YOUR TASK – When a line below contains the string "صندلی", show that line.

━━━ EXERCISE INPUTS ━━━

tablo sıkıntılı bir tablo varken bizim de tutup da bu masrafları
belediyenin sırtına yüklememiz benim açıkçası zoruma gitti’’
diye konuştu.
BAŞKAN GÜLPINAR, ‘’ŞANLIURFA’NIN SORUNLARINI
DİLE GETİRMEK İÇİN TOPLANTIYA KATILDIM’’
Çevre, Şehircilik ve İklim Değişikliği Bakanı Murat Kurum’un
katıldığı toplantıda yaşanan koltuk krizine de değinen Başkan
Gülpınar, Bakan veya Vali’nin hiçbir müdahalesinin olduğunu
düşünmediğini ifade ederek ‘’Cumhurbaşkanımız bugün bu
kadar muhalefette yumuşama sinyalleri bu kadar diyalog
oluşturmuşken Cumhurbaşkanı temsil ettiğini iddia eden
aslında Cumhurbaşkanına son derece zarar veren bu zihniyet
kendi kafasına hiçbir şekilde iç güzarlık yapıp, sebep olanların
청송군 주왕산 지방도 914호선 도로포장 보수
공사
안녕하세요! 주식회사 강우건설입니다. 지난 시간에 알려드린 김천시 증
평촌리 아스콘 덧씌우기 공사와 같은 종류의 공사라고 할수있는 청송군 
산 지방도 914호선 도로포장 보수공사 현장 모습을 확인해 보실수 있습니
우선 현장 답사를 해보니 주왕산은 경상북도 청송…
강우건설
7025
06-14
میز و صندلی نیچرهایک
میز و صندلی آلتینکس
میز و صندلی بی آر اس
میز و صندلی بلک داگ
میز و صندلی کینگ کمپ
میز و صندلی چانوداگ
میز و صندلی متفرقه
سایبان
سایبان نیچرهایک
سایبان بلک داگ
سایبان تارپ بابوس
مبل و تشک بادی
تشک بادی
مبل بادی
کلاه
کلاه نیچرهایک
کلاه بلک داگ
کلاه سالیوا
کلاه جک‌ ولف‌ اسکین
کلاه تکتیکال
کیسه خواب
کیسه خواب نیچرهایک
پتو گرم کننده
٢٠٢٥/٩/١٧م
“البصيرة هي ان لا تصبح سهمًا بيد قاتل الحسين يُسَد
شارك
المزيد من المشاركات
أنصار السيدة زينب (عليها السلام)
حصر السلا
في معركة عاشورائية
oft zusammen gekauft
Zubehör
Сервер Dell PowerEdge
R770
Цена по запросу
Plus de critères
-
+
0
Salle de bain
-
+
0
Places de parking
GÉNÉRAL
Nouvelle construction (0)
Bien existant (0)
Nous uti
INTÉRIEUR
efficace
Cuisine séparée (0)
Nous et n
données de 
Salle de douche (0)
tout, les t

━━━

EXERCISE SOLUTION –
میز و صندلی نیچرهایک
میز و صندلی آلتینکس
میز و صندلی بی آر اس
میز و صندلی بلک داگ
میز و صندلی کینگ کمپ
میز و صندلی چانوداگ
میز و صندلی متفرقه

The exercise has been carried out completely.